Way back at the beginning of March, I set about planting my onion sets out into their prepared bed. I’ve never had much luck with growing onions from sets or seed but this year I went about the planting out process with almost military precision, taking great care to ensure that each row was the correct distance apart and that within the rows, the sets were also spaced as per the recommendations in the various gardening books I have at my disposal. The result was neat rows of tiny onion bulbs which could have passed muster at the Trooping of the Colour, on Horse Guards Parade.
Now all I could do was weed, water and wait!
Well it seems, dear reader, judging from the results of my totally unscientific, 2015 study of onion growing, that correct spacing is critical to success. I have watched with growing excitement, as the first shoots of green began to sprout from the now swollen bulbs, have whipped errant weeds out of my carefully measured and spaced rows, have regularly dragged the other inhabitants of Mudville down to admire my nicely growing onions, have hijacked any unsuspecting visitor for much the same purpose and have waxed lyrical on the beauty and size of individual onions within the rows.
Then a couple of weeks ago the leaves toppled over and I realised my crop was very nearly ready for lifting ….. I just needed to be patient. Everything I had read said that I needed to wait two weeks from the time the leaves toppled, to the day of harvest.

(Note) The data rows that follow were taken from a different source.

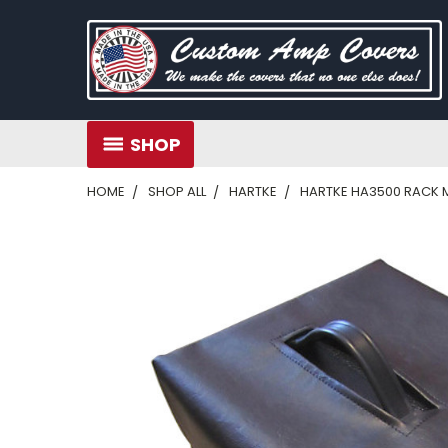
SHOP
HOME
SHOP ALL
HARTKE
HARTKE HA3500 RACK 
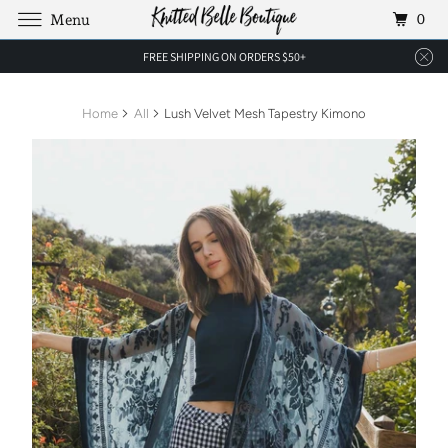
0
Menu
FREE SHIPPING ON ORDERS $50+
Home
All
Lush Velvet Mesh Tapestry Kimono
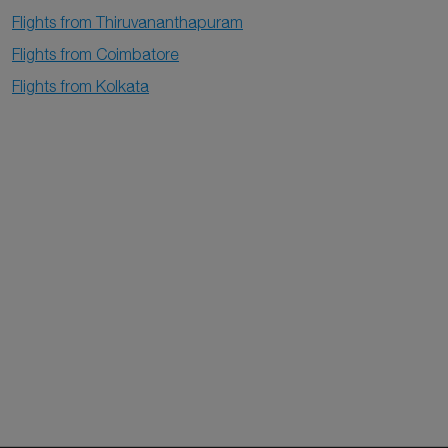
Flights from Thiruvananthapuram
Flights from Coimbatore
Flights from Kolkata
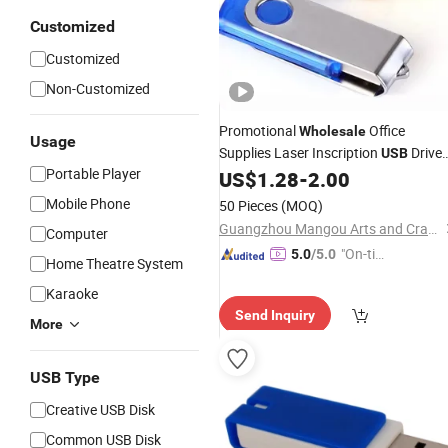
Customized
Customized
Non-Customized
Promotional
Office
Wholesale
Usage
Supplies Laser Inscription
Drive
USB
Portable Player
Custom Logo Portable
Custom
US$
1.28
-
2.00
USB
Shape
USB
Flash
Disk
Mobile Phone
50 Pieces
(MOQ)
Guangzhou Mangou Arts and Crafts Co., Ltd.
Computer
"On-tim
5.0
/5.0
Home Theatre System
e Delive
Karaoke
ry"
Send Inquiry
More
USB Type
Creative USB Disk
Common USB Disk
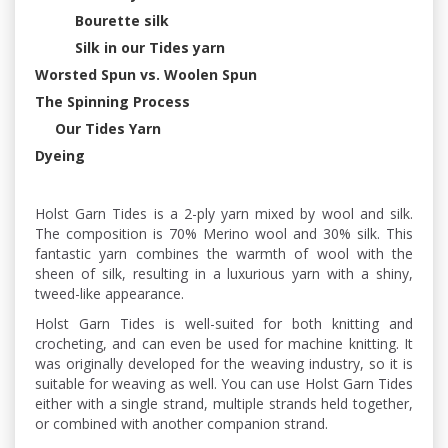
Bourette silk
Silk in our Tides yarn
Worsted Spun vs. Woolen Spun
The Spinning Process
Our Tides Yarn
Dyeing
Holst Garn Tides is a 2-ply yarn mixed by wool and silk.
The composition is 70% Merino wool and 30% silk. This
fantastic yarn combines the warmth of wool with the
sheen of silk, resulting in a luxurious yarn with a shiny,
tweed-like appearance.
Holst Garn Tides is well-suited for both knitting and
crocheting, and can even be used for machine knitting. It
was originally developed for the weaving industry, so it is
suitable for weaving as well. You can use Holst Garn Tides
either with a single strand, multiple strands held together,
or combined with another companion strand.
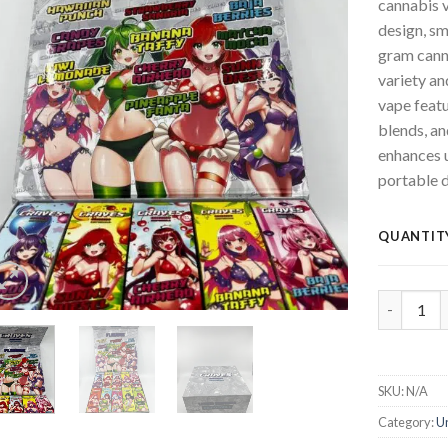
cannabis v
design, s
gram canna
variety a
vape featu
blends, a
enhances 
portable d
QUANTIT
CRAVES 2g
SKU:
N/A
Category:
U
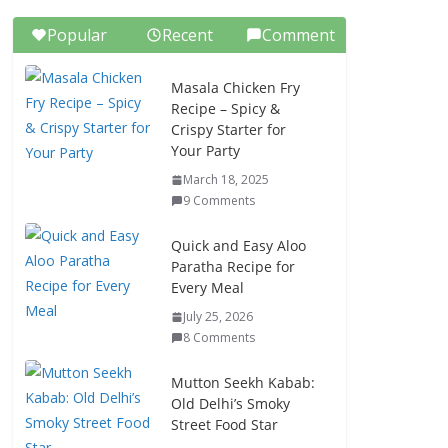
Popular
Recent
Comment
Masala Chicken Fry
Recipe – Spicy &
Crispy Starter for
Your Party
March 18, 2025
9 Comments
Quick and Easy Aloo
Paratha Recipe for
Every Meal
July 25, 2026
8 Comments
Mutton Seekh Kabab:
Old Delhi’s Smoky
Street Food Star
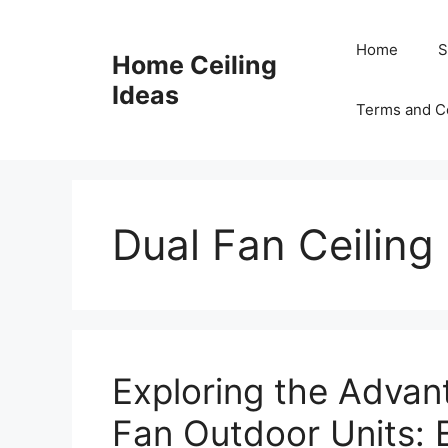
Skip
to
Home
S
Home Ceiling
content
Ideas
Terms and C
Dual Fan Ceiling
Exploring the Advan
Fan Outdoor Units: 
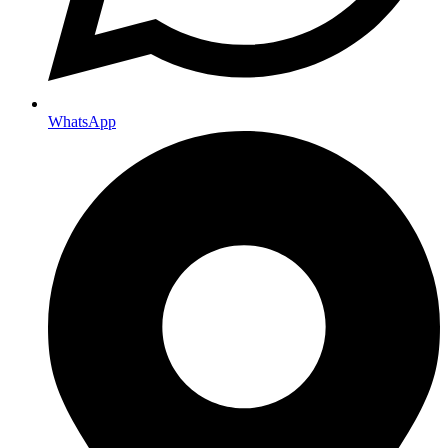
WhatsApp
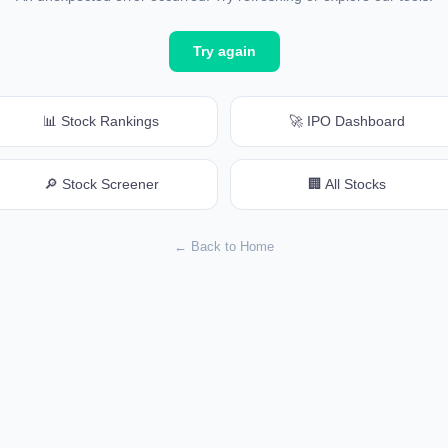
Try again
📊 Stock Rankings
🚀 IPO Dashboard
🔎 Stock Screener
🏢 All Stocks
← Back to Home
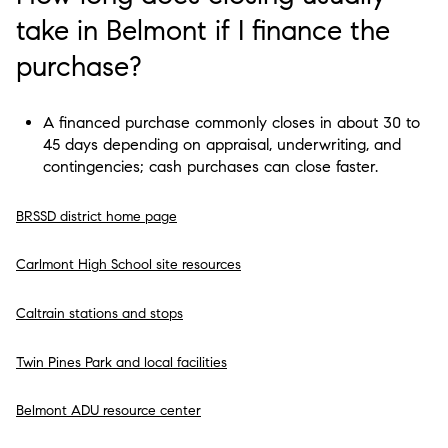
take in Belmont if I finance the
purchase?
A financed purchase commonly closes in about 30 to
45 days depending on appraisal, underwriting, and
contingencies; cash purchases can close faster.
BRSSD district home page
Carlmont High School site resources
Caltrain stations and stops
Twin Pines Park and local facilities
Belmont ADU resource center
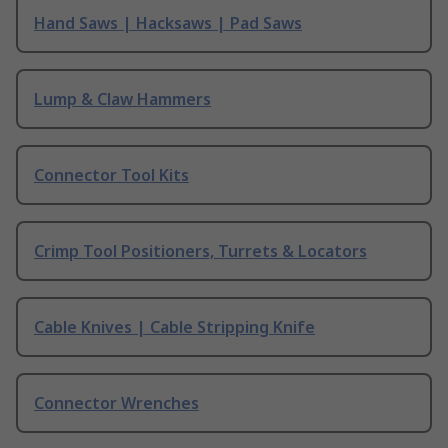
Hand Saws | Hacksaws | Pad Saws
Lump & Claw Hammers
Connector Tool Kits
Crimp Tool Positioners, Turrets & Locators
Cable Knives | Cable Stripping Knife
Connector Wrenches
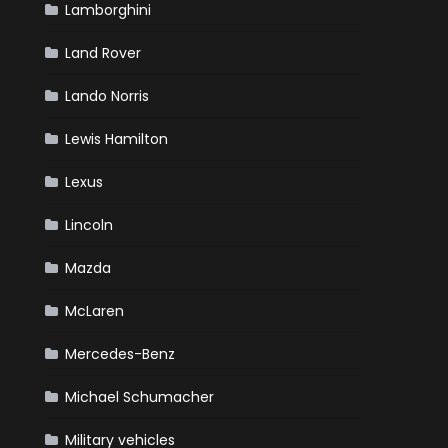
Lamborghini
Land Rover
Lando Norris
Lewis Hamilton
Lexus
Lincoln
Mazda
McLaren
Mercedes-Benz
Michael Schumacher
Military vehicles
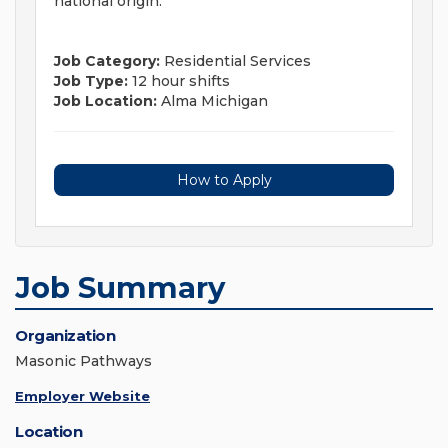
national origin.
Job Category:
Residential Services
Job Type:
12 hour shifts
Job Location:
Alma Michigan
How to Apply
Job Summary
Organization
Masonic Pathways
Employer Website
Location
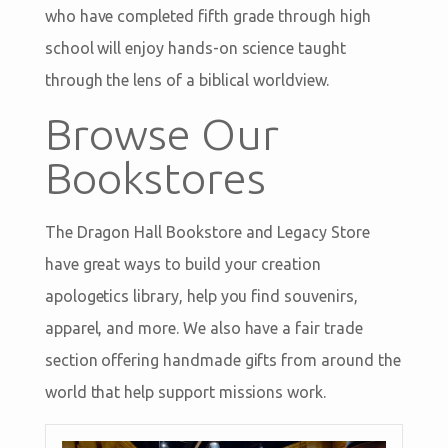
who have completed fifth grade through high
school will enjoy hands-on science taught
through the lens of a biblical worldview.
Browse Our
Bookstores
The Dragon Hall Bookstore and Legacy Store
have great ways to build your creation
apologetics library, help you find souvenirs,
apparel, and more. We also have a fair trade
section offering handmade gifts from around the
world that help support missions work.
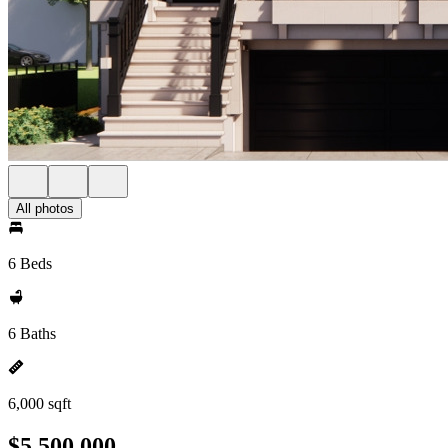
All photos
6 Beds
6 Baths
6,000 sqft
$5,500,000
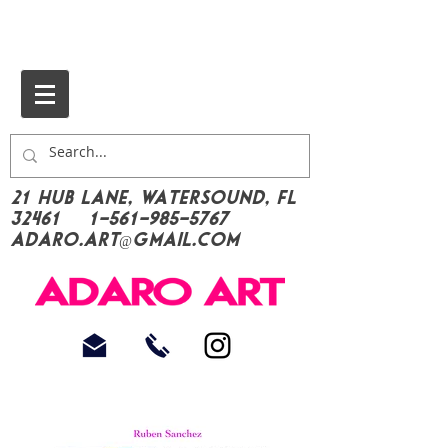
21 Hub Lane, Watersound, FL
32461
1-561-985-5767
Adaro.Art@gmail.com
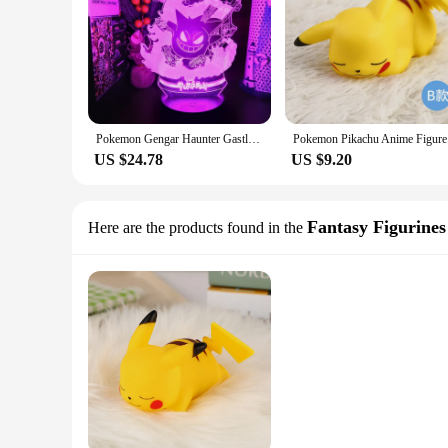
Pokemon Gengar Haunter Gastly 3D Lamp Anime LED Night Light USB Color Changing Luminaria Illusion Sleeping Table Lamps Kids Gift
Pokemon Pi
US $24.78
US $9.20
Fantasy Figurines
Here are the products found in the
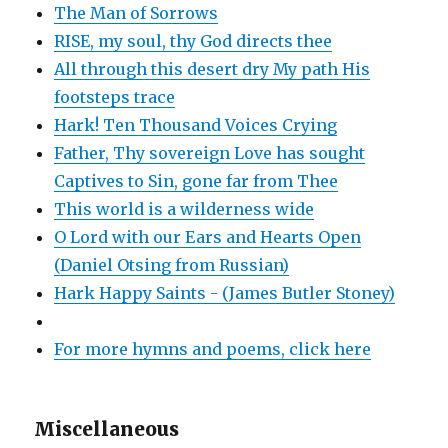
The Man of Sorrows
RISE, my soul, thy God directs thee
All through this desert dry My path His
footsteps trace
Hark! Ten Thousand Voices Crying
Father, Thy sovereign Love has sought
Captives to Sin, gone far from Thee
This world is a wilderness wide
O Lord with our Ears and Hearts Open
(Daniel Otsing from Russian)
Hark Happy Saints - (James Butler Stoney)
For more hymns and poems, click here
Miscellaneous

Well the two weeks passed but lifting the onions had to be delayed because of the rain and you are not supposed to harvest onions for storage in rain. Ideally, once dug up, onions should be left outside in the sun to dry out for another couple of weeks but with the unsettled weather of the last week or so, this was not a viable option and so I needed to revert to ‘plan B’ and dry mine in the greenhouse. The very crowded greenhouse which is filled to bursting with peppers and chilli plants. However, a quick glance inside and I discovered that there was indeed room for my newly harvest bulbs ……..
….. which is how 35 onions came to be in front of the trays of chillies and peppers, upside down, with their leaves slotted through the gaps in the staging slats. Of the 35, I think that 22 are suitable for drying out for storage and the remaining 13 can be used over the next few weeks for cooking. I am gratifyingly pleased with the size of most of the onions and have calculated that two thirds of them are about the width of a standard sized orange.
All in all and after careful consideration, I would say that spacing is everything and shouldn’t be skimped on where onions are concerned.